Exercise requirements: A word-for-word copy of every entry below is required; the images do not belong in it.

Source material:
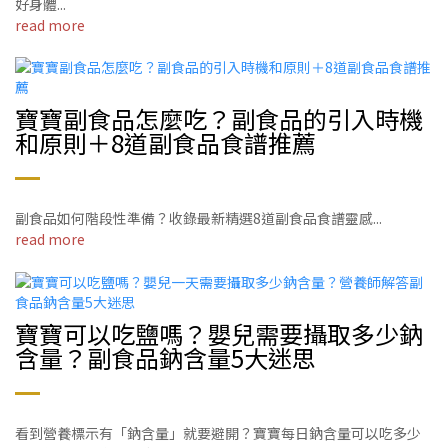
好身體...
read more
寶寶副食品怎麼吃？副食品的引入時機
和原則＋8道副食品食譜推薦
副食品如何階段性準備？收錄最新精選8道副食品食譜靈感...
read more
寶寶可以吃鹽嗎？嬰兒需要攝取多少鈉
含量？副食品鈉含量5大迷思
看到營養標示有「鈉含量」就要避開？寶寶每日鈉含量可以吃多少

Task response:
好身體...
read more
寶寶副食品怎麼吃？副食品的引入時機
和原則＋8道副食品食譜推薦
副食品如何階段性準備？收錄最新精選8道副食品食譜靈感...
read more
寶寶可以吃鹽嗎？嬰兒需要攝取多少鈉
含量？副食品鈉含量5大迷思
看到營養標示有「鈉含量」就要避開？寶寶每日鈉含量可以吃多少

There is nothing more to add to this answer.